* Exercise description:
State the number of lines that hold "mere" in the records below, with no other words.

*** Opening Materials provided ***

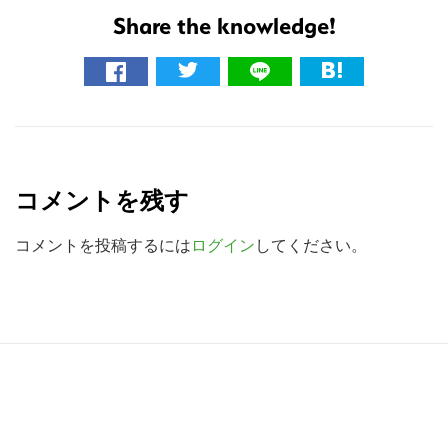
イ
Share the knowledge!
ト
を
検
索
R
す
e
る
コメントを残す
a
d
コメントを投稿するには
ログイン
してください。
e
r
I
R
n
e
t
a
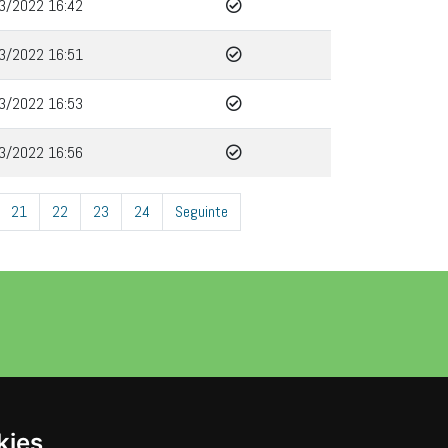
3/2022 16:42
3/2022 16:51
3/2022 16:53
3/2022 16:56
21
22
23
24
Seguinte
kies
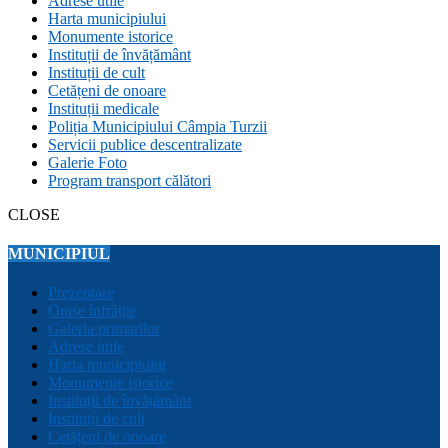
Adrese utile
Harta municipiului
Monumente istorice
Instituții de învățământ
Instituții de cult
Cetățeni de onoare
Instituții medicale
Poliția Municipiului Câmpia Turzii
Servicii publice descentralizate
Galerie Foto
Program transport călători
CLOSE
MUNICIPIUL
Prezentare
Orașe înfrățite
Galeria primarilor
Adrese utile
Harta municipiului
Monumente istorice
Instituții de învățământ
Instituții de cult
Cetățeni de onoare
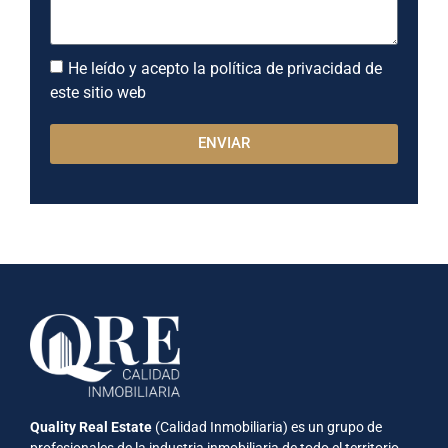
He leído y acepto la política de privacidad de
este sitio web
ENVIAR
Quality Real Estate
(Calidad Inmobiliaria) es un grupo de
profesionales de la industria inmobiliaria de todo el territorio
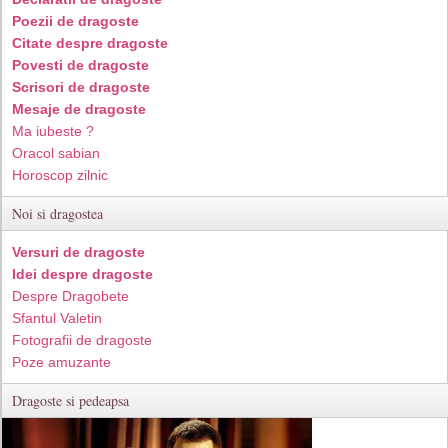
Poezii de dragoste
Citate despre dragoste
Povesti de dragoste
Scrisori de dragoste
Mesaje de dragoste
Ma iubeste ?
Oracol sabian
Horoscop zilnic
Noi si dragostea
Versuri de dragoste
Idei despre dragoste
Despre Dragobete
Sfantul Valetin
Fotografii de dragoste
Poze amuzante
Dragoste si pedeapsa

*** Closing Materials provided ***
*** Opening Materials provided ***

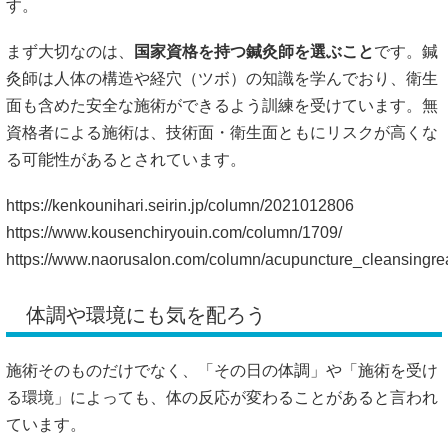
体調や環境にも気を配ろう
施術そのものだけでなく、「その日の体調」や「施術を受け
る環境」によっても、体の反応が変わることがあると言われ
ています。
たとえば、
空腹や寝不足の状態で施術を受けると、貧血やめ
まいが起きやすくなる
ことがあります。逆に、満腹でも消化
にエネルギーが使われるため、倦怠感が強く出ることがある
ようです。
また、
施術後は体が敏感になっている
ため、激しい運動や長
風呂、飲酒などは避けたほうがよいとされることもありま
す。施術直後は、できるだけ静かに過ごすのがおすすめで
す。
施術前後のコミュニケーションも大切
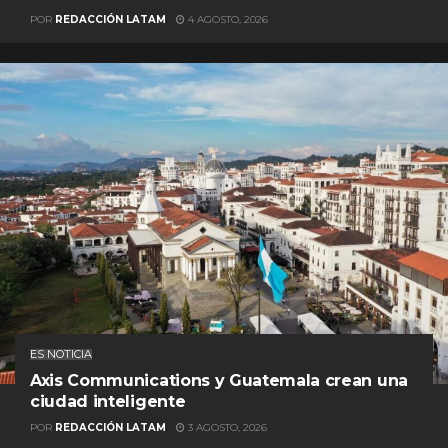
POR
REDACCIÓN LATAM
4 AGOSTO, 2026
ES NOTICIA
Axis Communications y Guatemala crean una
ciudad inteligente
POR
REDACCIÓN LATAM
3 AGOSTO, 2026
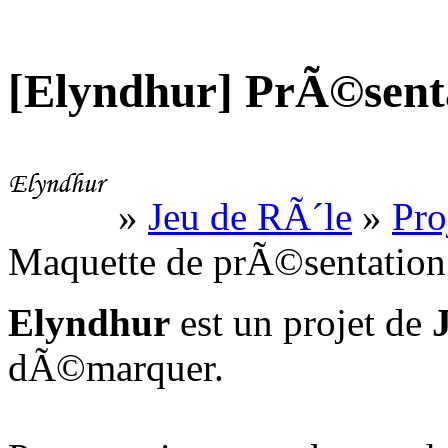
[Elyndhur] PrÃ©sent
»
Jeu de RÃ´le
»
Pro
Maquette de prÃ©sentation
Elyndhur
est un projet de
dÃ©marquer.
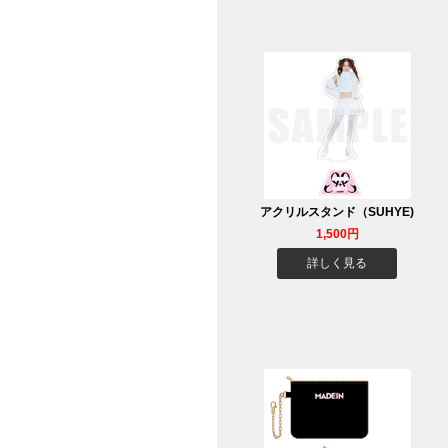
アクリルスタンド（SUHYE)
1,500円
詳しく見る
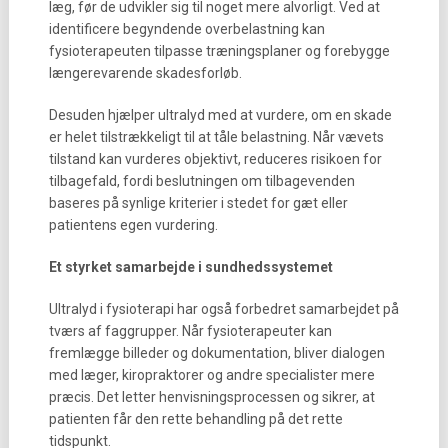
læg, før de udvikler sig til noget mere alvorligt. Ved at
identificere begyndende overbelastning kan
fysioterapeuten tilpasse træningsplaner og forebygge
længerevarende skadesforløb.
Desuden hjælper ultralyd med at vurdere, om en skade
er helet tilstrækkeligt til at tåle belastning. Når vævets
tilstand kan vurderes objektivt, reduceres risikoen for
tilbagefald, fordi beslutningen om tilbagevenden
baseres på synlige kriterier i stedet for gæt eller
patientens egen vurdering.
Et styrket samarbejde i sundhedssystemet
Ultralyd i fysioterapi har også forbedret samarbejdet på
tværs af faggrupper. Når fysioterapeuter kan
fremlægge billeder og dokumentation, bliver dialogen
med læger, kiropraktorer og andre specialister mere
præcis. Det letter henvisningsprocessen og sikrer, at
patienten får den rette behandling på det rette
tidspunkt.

*** Closing Materials provided ***

* Response to this exercise:
2